From 47d21ad6c0e19eee4314741ad5f0135ce7d65394 Mon Sep 17 00:00:00 2001
From: Young Kim <youngseongkim93@gmail.com>
Date: Fri, 5 May 2017 15:10:46 -0700
Subject: [PATCH] Fix EvalauteAttribute Intrinsics (#275)

Currently the compiler crashes when we pass in matrix or vectors with reduced dimension from the original signature element for EvalAttribute functions.

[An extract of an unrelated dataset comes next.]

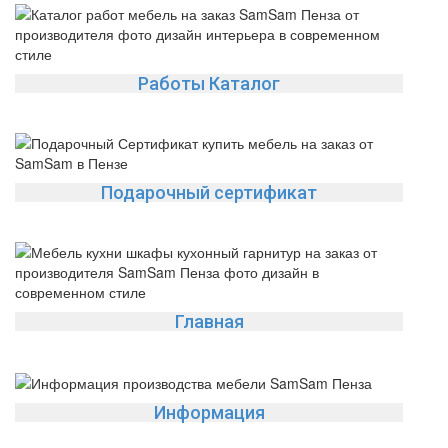
Работы Каталог
Подарочный сертификат
Главная
Информация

This change resolves this issue by replacing allocas before we translate these function calls from DXIR to DXIL and find LoadInputs to replace correctly.
---
 lib/HLSL/DxilGenerationPass.cpp               | 81 +++++++++++++++++-
 lib/HLSL/HLOperationLower.cpp                 | 85 ++++++++++++++-----
 tools/clang/test/CodeGenHLSL/evalInvalid.hlsl | 11 +++
 tools/clang/test/CodeGenHLSL/evalMat.hlsl     | 10 +++
 .../clang/test/CodeGenHLSL/evalMatMember.hlsl | 10 +++
 tools/clang/unittests/HLSL/CompilerTest.cpp   | 15 ++++
 6 files changed, 189 insertions(+), 23 deletions(-)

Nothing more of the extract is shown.